Mom’s Journal

I’m in the car, rushing from making phone calls at church, to Party City for decorations, then to Subway for updates on how the store is running, and I only have 32 more minutes until I have to be at my daughter Emma’s elementary school for crossing guard duty! “How am I going to get all of this done, with the kids along, too? Oh, Lord, please don’t let anyone pitch a fit or wet their pants!”

As I mentally recount what’s next on my daily “to do” list, the noise of the car overwhelms me. I can’t even think straight! The younger three kids are in the backseat, each subconsciously competing to be the loudest one in the car…

“Those aren’t the right words, Halle. Get it right!” yells Macy, my second oldest.

But Halle, my third child, keeps singing at the top of her tiny lungs, “I walked with you once upon a dream, like a diamond in the sky!”

Not to be outdone, Mia, the youngest, contributes her own noise to the chaos.

Just as I’m about to stick my head out the sunroof and scream, my phone rings with another mom telling me that her kids are screaming, crying, and driving her crazy, too! It makes me feel better that I’m not the only one, but Lord, why all this craziness? I quickly hang up the phone as God whispers to me, “Stop and listen.”

“What? I AM listening – that’s the problem. Make THEM stop!”

Again, I hear, “Stop and listen.”

So, with deep frustration, I toss the volume down on the radio and listen to the chaos of my moment. God allows me to tune in to each child and listen to what’s actually going on. Halle is so innocently and excitedly singing her own made-up version of “Twinkle, Twinkle, Little Star,” as if she were the only one in the car.
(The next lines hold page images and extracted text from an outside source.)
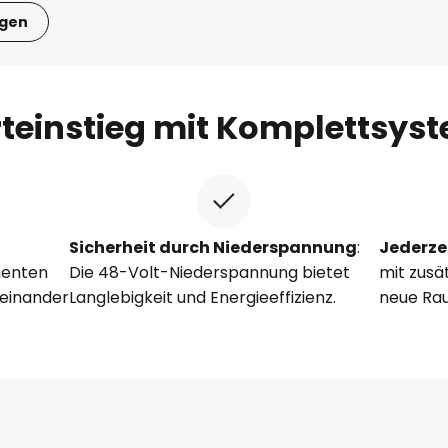
igen
rteinstieg mit Komplettsys
Sicherheit durch Niederspannung
:
Jederze
nenten
Die 48-Volt-Niederspannung bietet
mit zusä
feinander
Langlebigkeit und Energieeffizienz.
neue Ra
Mia is making sweet sounds and trying to mimic her older sister. Macy is taking control, perfecting the lyrics, and trying to be the moderator in an obviously hectic situation.

“Ok, I get it, Lord.” God is showing me how to just stop and listen to my situation, without letting it get me flustered and frustrated. Each of my kids has their own gifts, talents, and special love that they express in different ways, but right now, they just don’t know how to wait their turn!
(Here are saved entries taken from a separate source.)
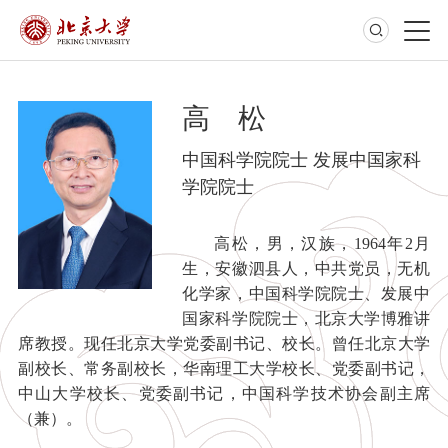
高 松
中国科学院院士 发展中国家科
学院院士
高松，男，汉族，1964年2月
生，安徽泗县人，中共党员，无机
化学家，中国科学院院士、发展中
国家科学院院士，北京大学博雅讲
席教授。现任北京大学党委副书记、校长。曾任北京大学
副校长、常务副校长，华南理工大学校长、党委副书记，
中山大学校长、党委副书记，中国科学技术协会副主席
（兼）。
I can’t get so caught up in my agenda for the day that I don’t stop and see the sweetness of moments like this. God gave me this moment in time to enjoy and learn from, and I need to do just that. The chaos is only chaos if I choose to react to it. I need to stop, take a deep breath, and enjoy the moment in which God has placed me. Years down the road, when the girls are all grown up and all of the commotion has long since faded away, what am I going to have then? Hopefully, God will help me to make this moment a happy, meaningful memory and not something I have to ask forgiveness for later on tonight!

“Thanks, Lord! Now, off to crossing guard duty – and by the way, can you make the ride home just a little quieter?”

Don’t Forget:

  • Stop and listen!
  • It’s not chaos unless I react to it!
  • God put me here, so find a way to enjoy it!